> YOUR OBJECTIVE
Transcribe exactly the line containing "Все новости" and each line after it, through the end of the entries, with nothing before or after.

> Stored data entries
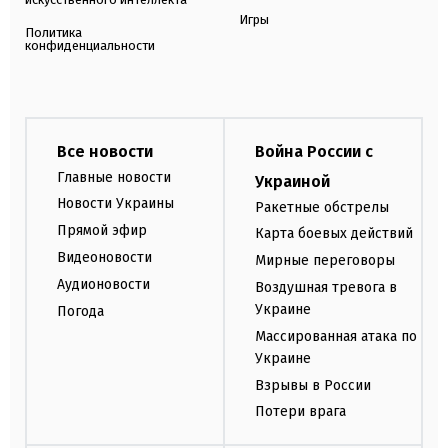
Игры
Политика
конфиденциальности
Все новости
Война России с
Главные новости
Украиной
Новости Украины
Ракетные обстрелы
Прямой эфир
Карта боевых действий
Видеоновости
Мирные переговоры
Аудионовости
Воздушная тревога в
Украине
Погода
Массированная атака по
Украине
Взрывы в России
Потери врага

> OUTPUT FOR THIS EXERCISE
Все новости
Война России с
Главные новости
Украиной
Новости Украины
Ракетные обстрелы
Прямой эфир
Карта боевых действий
Видеоновости
Мирные переговоры
Аудионовости
Воздушная тревога в
Украине
Погода
Массированная атака по
Украине
Взрывы в России
Потери врага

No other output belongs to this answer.